LLM Routing: Bottleneck is compute not the WAN
Introduction
I've been spinning up virtual compute in different countries around the world to indulge my curiosity in intersecting areas such as LLMs, observability, and marketing; as things stand today, a complex LLM task can take 10 seconds or more for a complete response, which is far greater than the propagation delay through an IP wide area network, between parts of the world I have tested, and I suspect any two points in the world. What is the consequence? The relative penalty for using an LLM in another region/country/continent is small, and in some cases, the distant LLM may be more accurate and faster, saving time. This latency arbitrage may diminish over time as LLMs become faster, but for now, using LLMs in another region should not be eliminated as an part of a LLM strategy.
Architecture
Each site of the testbed runs as a virtual compute asset in a cloud provider. Early testing has focused on Northern California, Virginia, Sydney, Capetown, and Frankfurt, chosen randomly with no specific logic in mind. Further sites are planned for London, the Middle East, and Asia.
The software stack consists of Linux running on two vCPUs, 20 GB of Memory (not needed currently, but may be required for future test cases), and active-active proxy servers that send requests to a service process that processes the request. Each of the three processes is written in Python and uses Fast API for the messaging.
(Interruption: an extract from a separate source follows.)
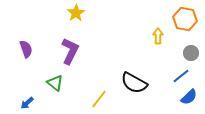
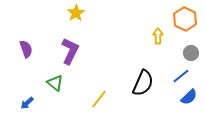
orange hexagon: rotated 15 degrees clockwise
black semicircle: moved 9 px right; rotated 96 degrees counterclockwise
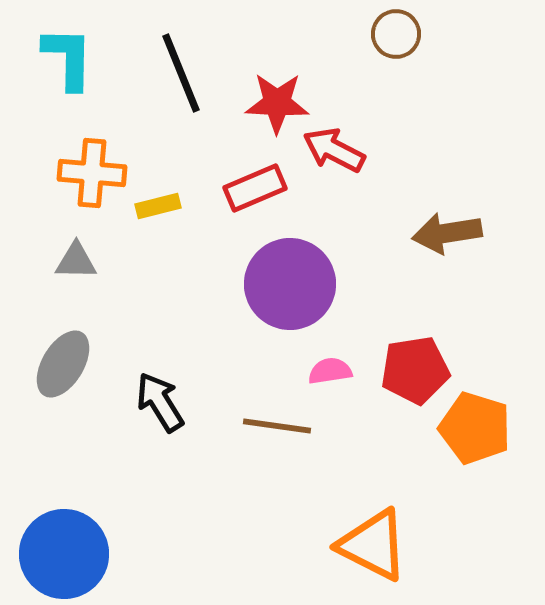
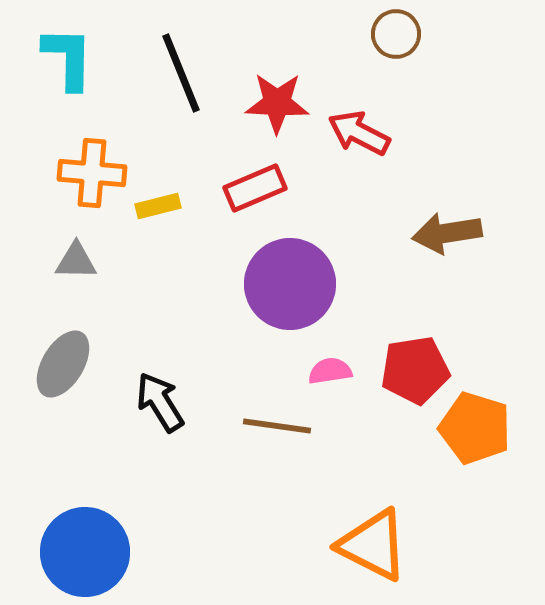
red arrow: moved 25 px right, 17 px up
blue circle: moved 21 px right, 2 px up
From my laptop at home, I send requests to the proxy servers at each site requesting an LLM task to be completed. The requests are passed from the proxy servers to a service process. The service process records the time from the LLM invocation to full completion, separating the time from the overall request time. The request specifies which region the LLM request will be sent to, including remote areas. Requests are usually sent straight from a site to an LLM, but a request can also be sent from one site to another, with the other site fulfilling the request.
Results
To get warmed up, we start by looking at some low-level timings. An ICMP ping from my couch to the Northern California site takes about 10ms. Using curl to a simple web server takes about 40ms, and a response from a Python process using FastAPI takes about 80ms. In general, this would have me reaching for some process optimizations, perhaps with Golang, but this soon fades into insignificance in the context of this blog.
So, let's call some LLMs with a very simple "Hi." A little wrinkle: the Northern California site does not offer the LLM service I am using, so it is off to Oregon!
领英推荐
The RTT quickly ramps up, with the LLM processing generally about 80%-to-90% of the total RTT. In this test, I used two of the most significant current models because they are more accurate for some tasks, and Anthropic's Sonnet 3.5 has impressed many. (Note: I use various models daily, including Meta's LLAMA3, Google's Gemma, and more - this is just a testing example).
Let's throw something more substantial at the LLMs: a well-structured blog on the drivers that led to the emergence of Calculus.
Now, the times ramp dramatically to 11-16 seconds (seconds, not milliseconds) for a completed response (streaming was not used in this testing). We are now at a point where any communications/propagation delay is completely irrelevant compared to the LLM processing time, which is around 99% of the RTT.
Let's switch our attention to a distant land, Sydney, Australia. Again, we start with something simple.
This test's local 600ms LLM time is substantially less than the total RTT to Oregon. Going to Oregon would not be unbearable for the user and may only be marginally perceptible, but clearly, there is a performance difference. Ok, let'sask the LLMs to do something more complicated.
Now the local LLM advantage goes away on two fronts. Firstly, Anthropic's Sonnet 3.5 is not available in Sydney (for the provider I am using), and secondly, we are now in the range of 12-17 seconds, so either way, there is a hit to customer experience. However, the total RTT for going to Oregon to use Sonnet 3.5 is consistently less than the local LLM processing time for Mistal 2402. If you operate in Sydney and use this provider, whether you want to shave a few seconds off or you prefer Sonnet 3.5, there is a reward for asking the Oregon region to fulfill complex LLM tasks (a one-page blog on calculus).
Conclusion
There are many considerations in using LLMs: financial cost, time cost, accuracy, specific training, etc. However, today, the LLM processing time can be so extensive that the distance penalty is not always relevant, and in some scenarios, traveling the distance may have benefits.
LLM processing time may decline in the future and latency arbitrage may go away. Perhaps every region worldwide will also have access to the same models, which is not the case. today (in cloud-managed scenarios). However, those responsible for LLM strategy today may consider where the best place to route different LLM requests is. In addition, regardless of where you are in the world, distance need not be a relative disadvantage.